Neapel, den 5. März 1787.

 

Von einem trefflichen Manne, den ich diese Tage kennen gelernt, muß ich kürzlich das Allgemeinste erwähnen. Es ist Ritter Filangieri, bekannt durch sein Werk über die Gesetzgebung. Er gehört zu den ehrwürdigen jungen Männern, welche das Glück der Menschen und eine löbliche Freiheit derselben im Auge behalten. An seinem Betragen kann man den Soldaten, den Ritter und Weltmann erkennen, gemildert ist jedoch dieser Anstand durch den Ausdruck eines zarten sittlichen Gefühls, welches, über die ganze Person verbreitet, aus Wort und Wesen gar anmutig hervorleuchtet. Auch er ist seinem Könige und dessen Königreich im Herzen verbündet, wenn er auch nicht alles billigt, was geschieht; aber auch er ist gedrückt durch die Furcht vor Joseph dem Zweiten. Das Bild eines Despoten, wenn es auch nur in der Luft schwebt, ist edlen Menschen schon fürchterlich. Er sprach mit mir ganz offen, was Neapel von jenem zu fürchten habe. Er unterhält sich gern über Montesquieu, Beccaria, auch über seine eigenen Schriften, alles in demselben Geiste des besten Wollens und einer herzlichen jugendlichen Lust, das Gute zu wirken. Er mag noch in den Dreißigen stehen.

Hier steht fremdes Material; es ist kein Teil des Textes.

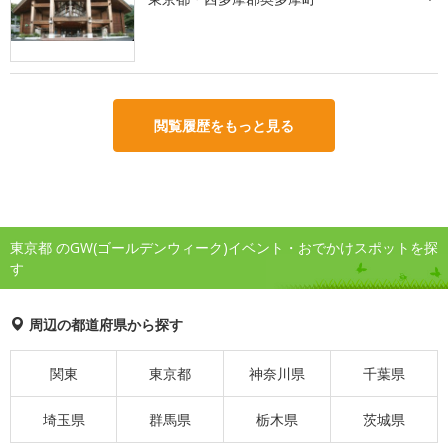
閲覧履歴をもっと見る
東京都 のGW(ゴールデンウィーク)イベント・おでかけスポットを探
す
周辺の都道府県から探す
関東
東京都
神奈川県
千葉県
埼玉県
群馬県
栃木県
茨城県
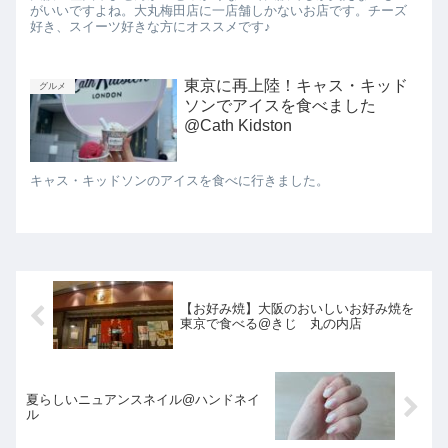
がいいですよね。大丸梅田店に一店舗しかないお店です。チーズ
好き、スイーツ好きな方にオススメです♪
東京に再上陸！キャス・キッド
グルメ
ソンでアイスを食べました
@Cath Kidston
キャス・キッドソンのアイスを食べに行きました。
【お好み焼】大阪のおいしいお好み焼を
東京で食べる@きじ 丸の内店
夏らしいニュアンスネイル@ハンドネイ
ル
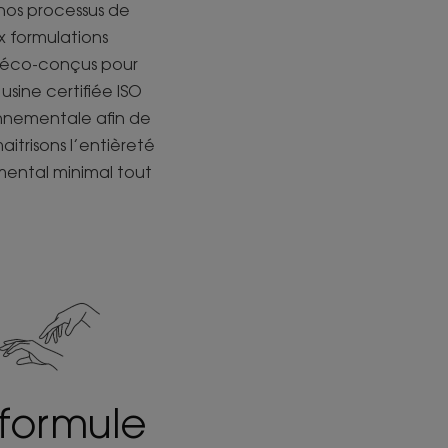
nos processus de
x formulations
s éco-conçus pour
usine certifiée ISO
onnementale afin de
itrisons l’entièreté
mental minimal tout
 formule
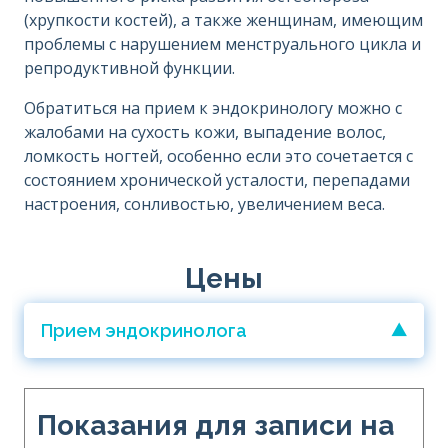
(хрупкости костей), а также женщинам, имеющим
проблемы с нарушением менструального цикла и
репродуктивной функции.
Обратиться на прием к эндокринологу можно с
жалобами на сухость кожи, выпадение волос,
ломкость ногтей, особенно если это сочетается с
состоянием хронической усталости, перепадами
настроения, сонливостью, увеличением веса.
Цены
Прием эндокринолога
Показания для записи на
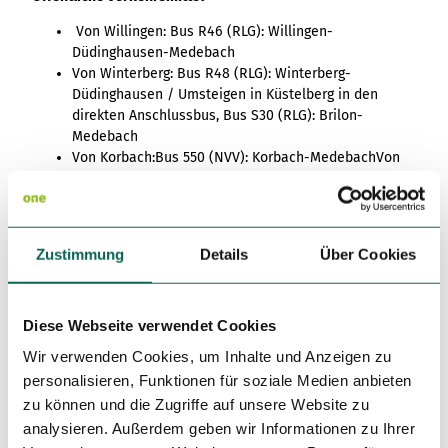
Von Willingen: Bus R46 (RLG): Willingen-
Düdinghausen-Medebach
Von Winterberg: Bus R48 (RLG): Winterberg-
Düdinghausen / Umsteigen in Küstelberg in den
direkten Anschlussbus, Bus S30 (RLG): Brilon-
Medebach
Von Korbach:Bus 550 (NVV): Korbach-MedebachVon
Frankenberg (Eder): Bus 530 (NVV): Frankenberg-
Lichtenfels-Medebach
Zustimmung
Details
Über Cookies
Weitere Infos / Links
www.medebach-touristik.de
Diese Webseite verwendet Cookies
Wir verwenden Cookies, um Inhalte und Anzeigen zu
Autor:in
personalisieren, Funktionen für soziale Medien anbieten
Andrea Hunold
zu können und die Zugriffe auf unsere Website zu
analysieren. Außerdem geben wir Informationen zu Ihrer
Organisation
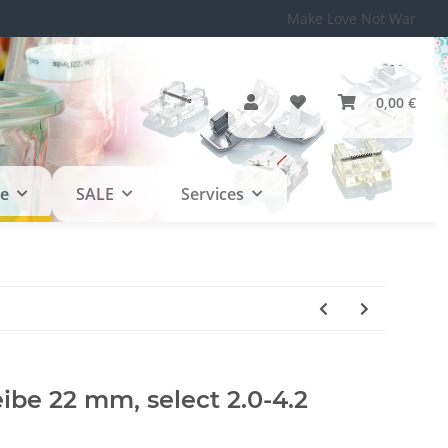
Make Love Not War
0,00 €
le
SALE
Services
be 22 mm, select 2.0-4.2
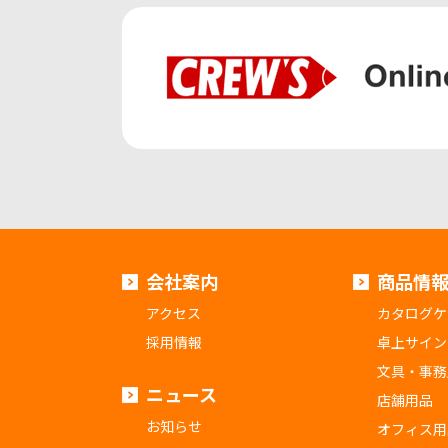
会社案内
商品情
アクセス
カタログケ
採用情報
卓上サイン
文具・事務
ニュース
店舗用品
お知らせ
オフィス用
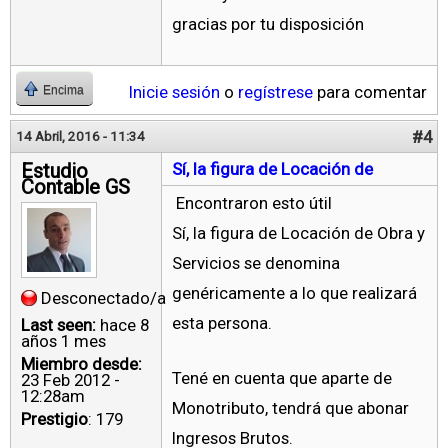
gracias por tu disposición
Inicie sesión
o
regístrese
para comentar
Encima
#4
14 Abril, 2016 - 11:34
Estudio
Sí, la figura de Locación de
Contable GS
Encontraron esto útil
Sí, la figura de Locación de Obra y
Servicios se denomina
genéricamente a lo que realizará
Desconectado/a
esta persona.
Last seen:
hace 8
años 1 mes
Miembro desde:
Tené en cuenta que aparte de
23 Feb 2012 -
12:28am
Monotributo, tendrá que abonar
Prestigio
: 179
Ingresos Brutos.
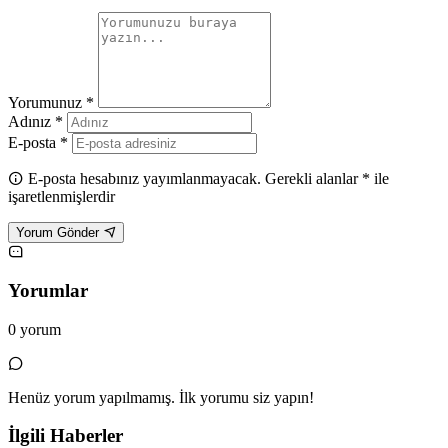
Yorumunuz *
Adınız *
E-posta *
E-posta hesabınız yayımlanmayacak. Gerekli alanlar * ile
işaretlenmişlerdir
Yorum Gönder
Yorumlar
0 yorum
Henüz yorum yapılmamış. İlk yorumu siz yapın!
İlgili Haberler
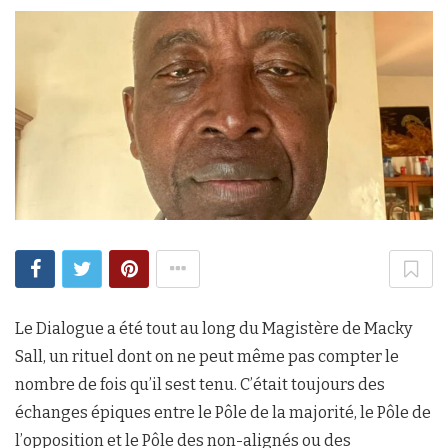
Le Dialogue a été tout au long du Magistère de Macky
Sall, un rituel dont on ne peut même pas compter le
nombre de fois qu’il sest tenu. C’était toujours des
échanges épiques entre le Pôle de la majorité, le Pôle de
l’opposition et le Pôle des non-alignés ou des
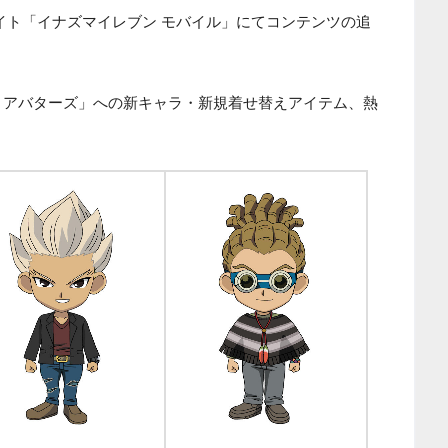
イト「イナズマイレブン モバイル」にてコンテンツの追
 アバターズ」への新キャラ・新規着せ替えアイテム、熱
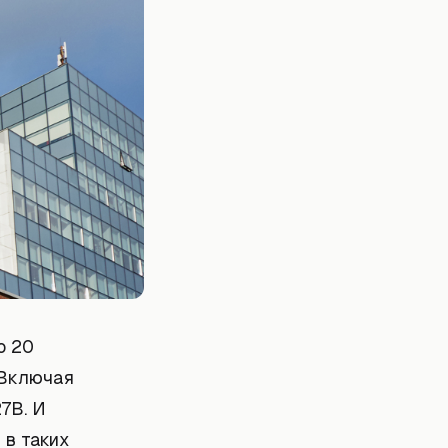
о 20
 Включая
7B. И
 в таких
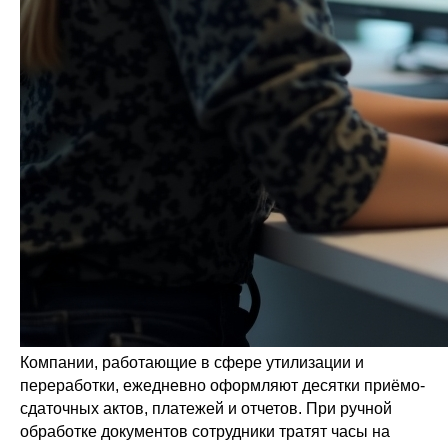
Компании, работающие в сфере утилизации и
переработки, ежедневно оформляют десятки приёмо-
сдаточных актов, платежей и отчетов. При ручной
обработке документов сотрудники тратят часы на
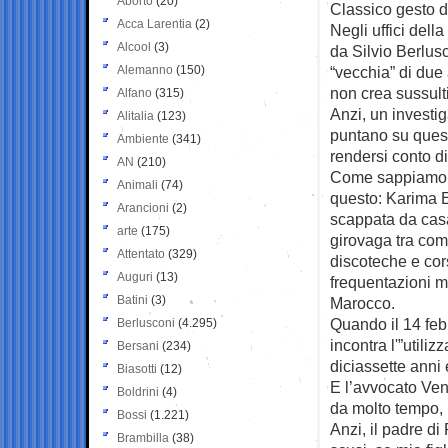
Aborto
(20)
Classico gesto d
Acca Larentia
(2)
Negli uffici dell
Alcool
(3)
da Silvio Berlus
Alemanno
(150)
“vecchia” di due
non crea sussulti
Alfano
(315)
Anzi, un investi
Alitalia
(123)
puntano su quest
Ambiente
(341)
rendersi conto d
AN
(210)
Come sappiamo, a
Animali
(74)
questo: Karima 
Arancioni
(2)
scappata da cas
arte
(175)
girovaga tra com
Attentato
(329)
discoteche e cors
Auguri
(13)
frequentazioni m
Batini
(3)
Marocco.
Quando il 14 feb
Berlusconi
(4.295)
incontra l'”utiliz
Bersani
(234)
diciassette anni
Biasotti
(12)
E l’avvocato Ven
Boldrini
(4)
da molto tempo, 
Bossi
(1.221)
Anzi, il padre di 
Brambilla
(38)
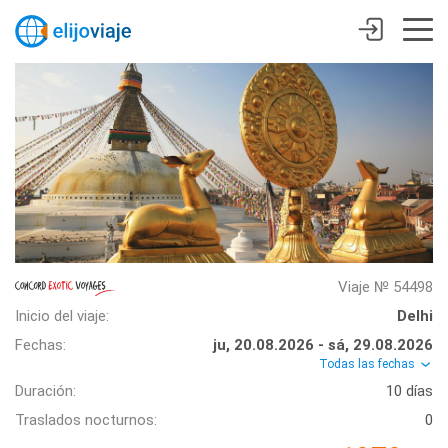
Viaje № 54498
Inicio del viaje:
Delhi
Fechas:
ju, 20.08.2026 - sá, 29.08.2026
Todas las fechas
Duración:
10 días
Traslados nocturnos:
0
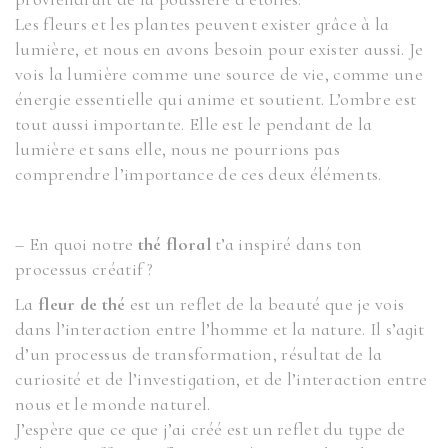
Les fleurs et les plantes peuvent exister grâce à la
lumière, et nous en avons besoin pour exister aussi. Je
vois la lumière comme une source de vie, comme une
énergie essentielle qui anime et soutient. L’ombre est
tout aussi importante. Elle est le pendant de la
lumière et sans elle, nous ne pourrions pas
comprendre l’importance de ces deux éléments.
– En quoi notre
thé floral
t’a inspiré dans ton
processus créatif ?
La
fleur de thé
est un reflet de la beauté que je vois
dans l’interaction entre l’homme et la nature. Il s’agit
d’un processus de transformation, résultat de la
curiosité et de l’investigation, et de l’interaction entre
nous et le monde naturel.
J’espère que ce que j’ai créé est un reflet du type de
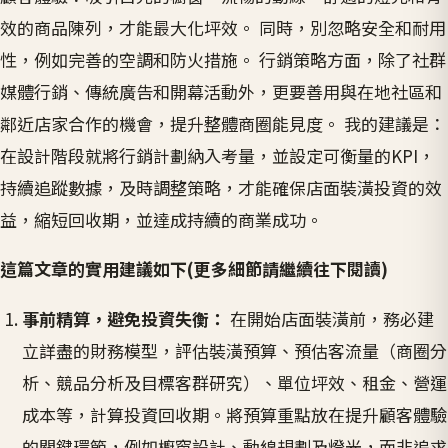
效的商品陳列，才能最大化坪效。 同時，別忽略安全和耐用
性，例如完善的空調和防火措施。 行銷策略方面，除了社群
媒體行銷、傳統廣告和開幕活動外，更要善用與在地社區和
鄰近店家合作的機會，提升整體商圈能見度。 我的建議是：
在設計階段就將行銷計劃納入考量，並設定可衡量的KPI，
持續追蹤數據，及時調整策略，才能確保店面裝潢投資的效
益，縮短回收期，並達成持續的商業成功。
這篇文章的實用建議如下(更多細節請繼續往下閱讀)
事前精算，避免投資失衡：
在開始店面裝潢前，務必建
立詳盡的財務模型，評估裝潢預算、預估客流量（商圈分
析、競品分析及目標客群研究）、單位坪效、租金、營運
成本等，計算投資回收期。將預算重點放在提升顧客體驗
的關鍵環節，例如櫥窗設計、動線規劃及燈光，而非追求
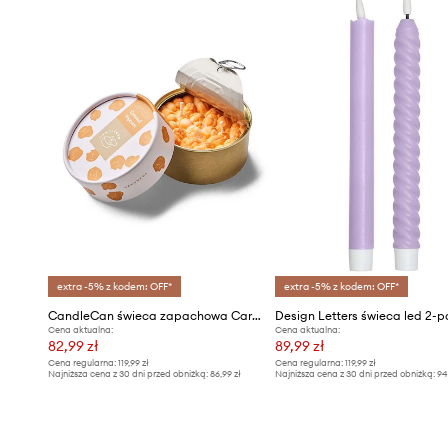
ciepła.
- Trzymaj świecę zawsze z dala od tekstyliów, wentylacji
- Jeśli używasz więcej niż jednej świecy na raz, pozostaw
- Świeca powinna być ustawiona pionowo, aby wosk wypa
- Odczekaj po zgaszeniu, aż wosk ostygnie, zanim ponown
- Zgaś świecę zanim całkowicie się wypali.
- Pamiętaj, aby zawsze pozostawić przynajmniej 1 cm wo
extra -5% z kodem: OFF*
extra -5% z kodem: OFF*
CandleCan świeca zapachowa Caramel Popcorn
Design Letters świeca led 2-
Cena aktualna:
Cena aktualna:
82,99 zł
89,99 zł
Cena regularna:
119,99 zł
Cena regularna:
119,99 zł
Najniższa cena z 30 dni przed obniżką:
86,99 zł
Najniższa cena z 30 dni przed obniżką:
94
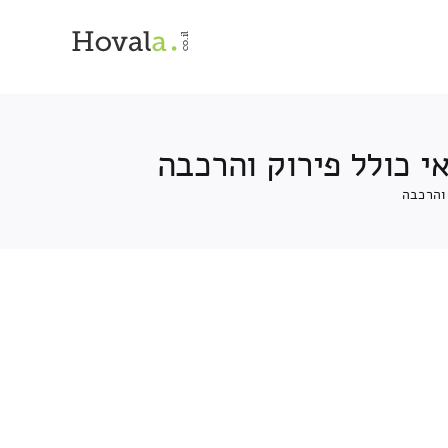
 כולל פירוק והרכבה
והרכבה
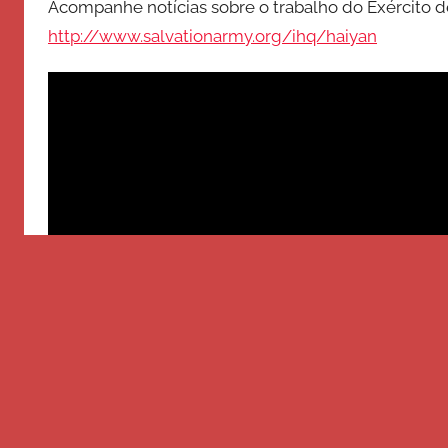
Acompanhe notícias sobre o trabalho do Exército de
http://www.salvationarmy.org/ihq/haiyan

Gar bald machte er mich mit einem alten Schriftsteller bekannt, an dessen unergründlicher Tiefe sich diese neuern italienischen Gesetzfreunde höchlich erquicken und erbauen, er heißt Johann Baptista Vico, sie ziehen ihn dem Montesquieu vor. Bei einem flüchtigen Überblick des Buches, das sie mir als ein Heiligtum mitteilten, wollte mir scheinen, hier seien sibyllinische Vorahnungen des Guten und Rechten, das einst kommen soll oder sollte, gegründet auf ernste Betrachtungen des Überlieferten und des Lebens. Es ist gar schön, wenn ein Volk solch einen Ältervater besitzt; den Deutschen wird einst Hamann ein ähnlicher Kodex werden.